Ci trascinavamo lentamente, ci fermavamo, sbarcavamo soldati; proseguivamo, sbarcavamo funzionari di dogana venuti a riscuotere le gabelle su quella che sembrava una landa selvaggia, dimenticata da Dio, con una baracca di latta e un’asta per la bandiera sperdute là dentro. Sbarcavamo altri soldati che, apparentemente, dovevano vegliare sui doganieri. Alcuni di loro, a quanto ho sentito dire, annegarono nella risacca; che fosse vero o no, nessuno sembrava preoccuparsene. Venivano scaraventati a terra e si ripartiva.
La costa era ogni giorno la stessa, come se non ci fossimo mossi; ma toccammo diversi luoghi – luoghi commerciali - i cui nomi, come Gran Bassam o Piccolo Popo, sembravano appartenere a qualche sordida farsa recitata davanti a un sinistro scenario. La mia inoperosità di passeggero, l’isolamento in mezzo a tutti quegli uomini con cui non avevo niente in comune, il mare languido e oleoso, la tetra uniformità della costa, sembravano tenermi lontano dalla realtà delle cose, irretito da una fantasmagoria lugubre e assurda. La voce della risacca che si percepiva di tanto in tanto dava un piacere reale, come una parola fraterna. Era qualcosa di naturale, che aveva una ragione e un significato.

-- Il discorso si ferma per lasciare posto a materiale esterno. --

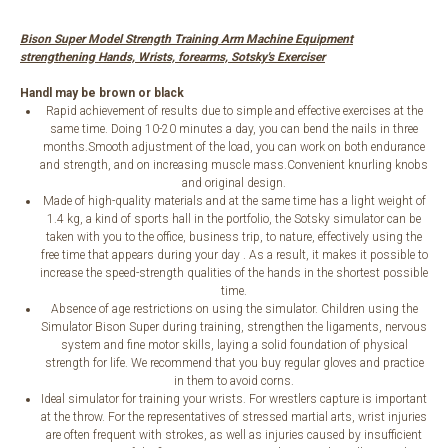
Bison Super Model Strength Training Arm Machine Equipment
strengthening Hands, Wrists, forearms, Sotsky's Exerciser
Handl may be brown or black
Rapid achievement of results due to simple and effective exercises at the
same time. Doing 10-20 minutes a day, you can bend the nails in three
months.Smooth adjustment of the load, you can work on both endurance
and strength, and on increasing muscle mass.Convenient knurling knobs
and original design.
Made of high-quality materials and at the same time has a light weight of
1.4 kg, a kind of sports hall in the portfolio, the Sotsky simulator can be
taken with you to the office, business trip, to nature, effectively using the
free time that appears during your day . As a result, it makes it possible to
increase the speed-strength qualities of the hands in the shortest possible
time.
Absence of age restrictions on using the simulator. Children using the
Simulator Bison Super during training, strengthen the ligaments, nervous
system and fine motor skills, laying a solid foundation of physical
strength for life. We recommend that you buy regular gloves and practice
in them to avoid corns.
Ideal simulator for training your wrists. For wrestlers capture is important
at the throw. For the representatives of stressed martial arts, wrist injuries
are often frequent with strokes, as well as injuries caused by insufficient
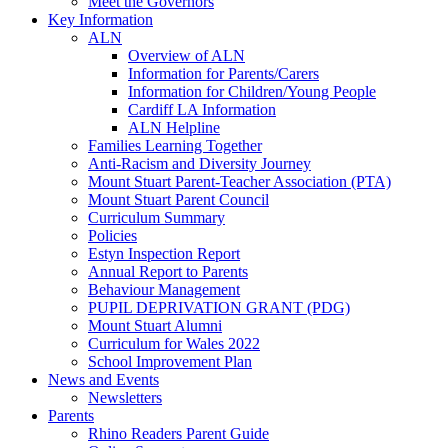
Meet the Governors
Key Information
ALN
Overview of ALN
Information for Parents/Carers
Information for Children/Young People
Cardiff LA Information
ALN Helpline
Families Learning Together
Anti-Racism and Diversity Journey
Mount Stuart Parent-Teacher Association (PTA)
Mount Stuart Parent Council
Curriculum Summary
Policies
Estyn Inspection Report
Annual Report to Parents
Behaviour Management
PUPIL DEPRIVATION GRANT (PDG)
Mount Stuart Alumni
Curriculum for Wales 2022
School Improvement Plan
News and Events
Newsletters
Parents
Rhino Readers Parent Guide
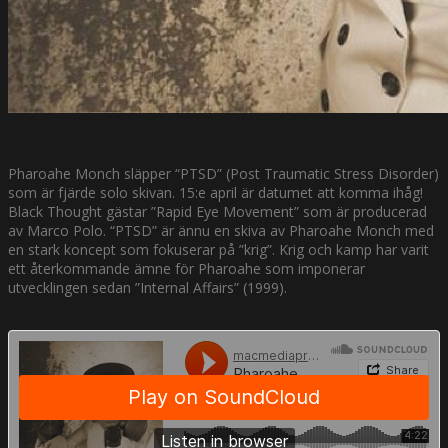
Pharoahe Monch släpper “PTSD” (Post Traumatic Stress Disorder)
som är fjärde solo skivan. 15:e april är datumet att komma ihåg!
Black Thought gästar ”Rapid Eye Movement” som är producerad
av Marco Polo. “PTSD” är ännu en skiva av Pharoahe Monch med
en stark koncept som fokuserar på ”krig”. Krig och kamp har varit
ett återkommande ämne för Pharoahe som imponerar
utvecklingen sedan ”Internal Affairs” (1999).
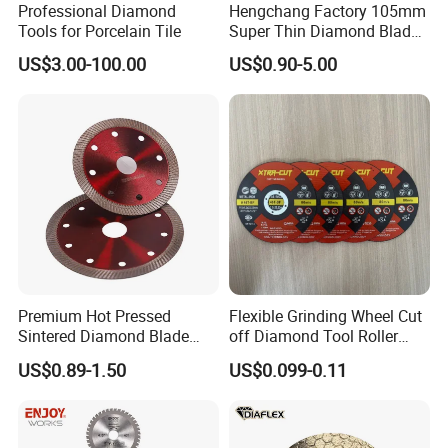
Professional Diamond
Hengchang Factory 105mm
Tools for Porcelain Tile
Super Thin Diamond Blade
Angle Grinder
US$3.00-100.00
US$0.90-5.00
Premium Hot Pressed
Flexible Grinding Wheel Cut
Sintered Diamond Blade
off Diamond Tool Roller
Fast Cutting for Porcelain
Wheel Cutting Disc 115mm
US$0.89-1.50
US$0.099-0.11
Tile Ceramic Cutting Disc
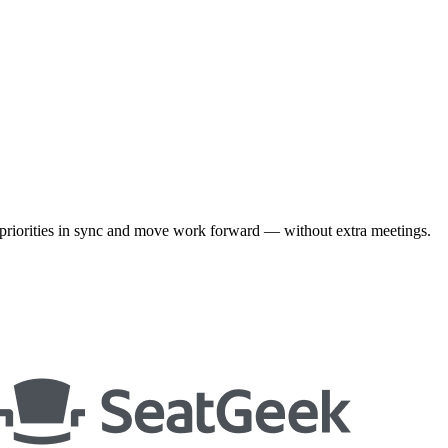
priorities in sync and move work forward — without extra meetings.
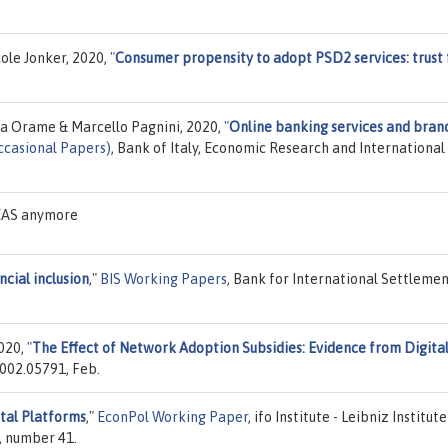
cole Jonker, 2020,
"
Consumer propensity to adopt PSD2 services: trust 
 Orame & Marcello Pagnini, 2020,
"
Online banking services and bran
ccasional Papers)
, Bank of Italy, Economic Research and International
DEAS anymore
ncial inclusion
,"
BIS Working Papers
, Bank for International Settlemen
020,
"
The Effect of Network Adoption Subsidies: Evidence from Digita
2002.05791, Feb.
ital Platforms
,"
EconPol Working Paper
, ifo Institute - Leibniz Institute
, number 41.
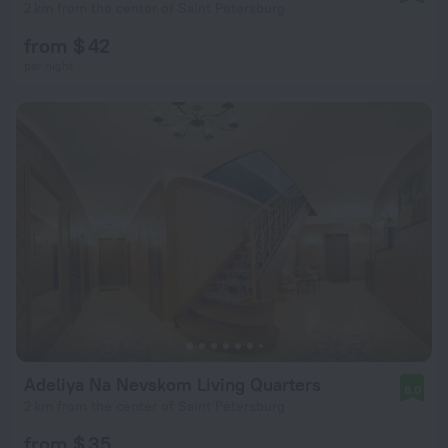
2 km from the center of Saint Petersburg
from $ 42
per night
Adeliya Na Nevskom Living Quarters
8.0
2 km from the center of Saint Petersburg
from $ 35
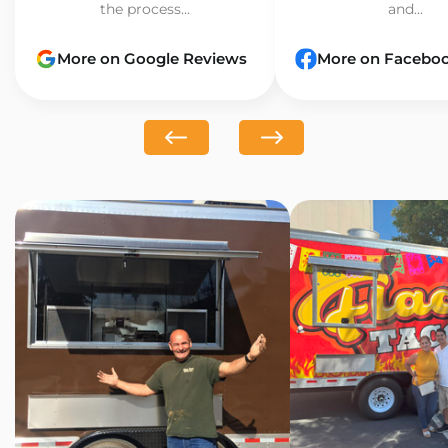
the process...
and...
More on Google Reviews
More on Facebo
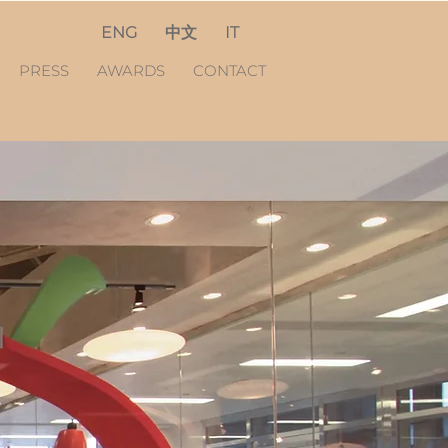
ENG
中文
IT
PRESS
AWARDS
CONTACT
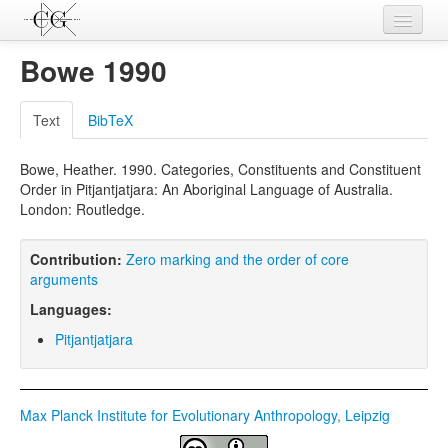
Contributions
Bowe 1990
Languages
Text
BibTeX
L-Parameters
Bowe, Heather. 1990. Categories, Constituents and Constituent
Constructions
Order in Pitjantjatjara: An Aboriginal Language of Australia.
London: Routledge.
Examples
Topics
Contribution:
Zero marking and the order of core
arguments
Sources
Languages:
Pitjantjatjara
Max Planck Institute for Evolutionary Anthropology, Leipzig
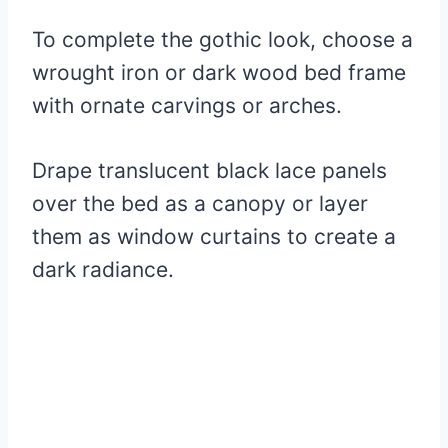
To complete the gothic look, choose a
wrought iron or dark wood bed frame
with ornate carvings or arches.
Drape translucent black lace panels
over the bed as a canopy or layer
them as window curtains to create a
dark radiance.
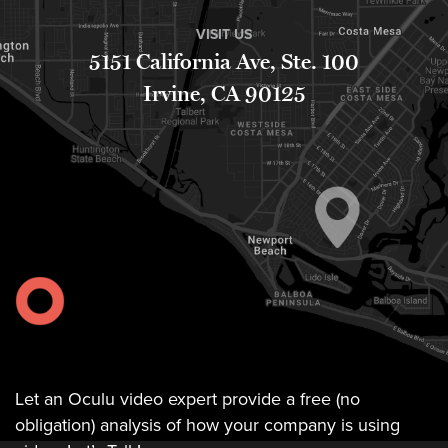
FREE 
VISIT US
VIDEO 
5151 California Ave, Ste. 100
STRATEGY 
SESSION
Irvine, CA 90125
Oculu.com
Video
Platform
Emerging
Video
Formats
Video
Let an Oculu video expert provide a free (no
Marketing
obligation) analysis of how your company is using
Oculu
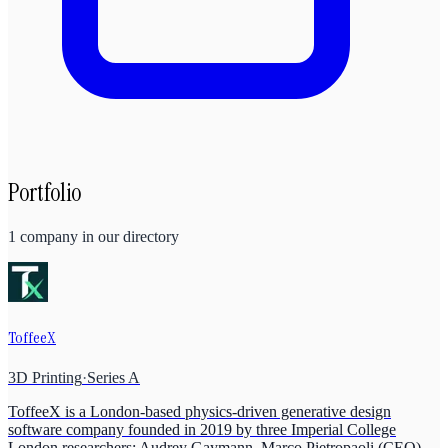
Portfolio
1
company
in our directory
ToffeeX
3D Printing
·
Series A
ToffeeX is a London-based physics-driven generative design
software company founded in 2019 by three Imperial College
London researchers: Audrey Gaymann, Marco Pietropaoli (CEO),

Di tanto in tanto una barca che si staccava dalla costa creava un momentaneo contatto con la realtà. Era portata da rematori neri. Di lontano si vedeva splendere il bianco dei loro occhi. Urlavano, cantavano; i loro corpi grondavano sudore, avevano volti simili a maschere grottesche, quegli esseri; ma avevano nerbo, muscoli, una vitalità selvaggia, un’intensa energia di movimenti, naturale e autentica come la risacca lungo la loro costa. Loro non avevano bisogno di un pretesto per essere là. Provavo un gran sollievo a guardarli: era come se mi sentissi di appartenere ancora a un mondo lineare e concreto, ma era una sensazione che durava poco. Sopraggiungeva qualcosa che faceva presto a scacciarla.
Un giorno, mi ricordo, ci imbattemmo in una nave da guerra ancorata al largo della costa. Non si vedeva neanche una capanna, eppure bombardava la boscaglia. Sembra che i Francesi avessero una delle loro guerre in corso da quelle parti. La bandiera nazionale penzolava flaccida come un cencio; le bocche dei lunghi cannoni da centocinquanta, spuntavano da ogni parte dello scafo basso. Il mare lungo, grasso e fangoso sollevava pigramente la nave per lasciarla poi ricadere, facendo oscillare gli alberi affilati. Nella vuota immensità del cielo, del mare e della terra, stava là, incomprensibile, a far fuoco su un continente.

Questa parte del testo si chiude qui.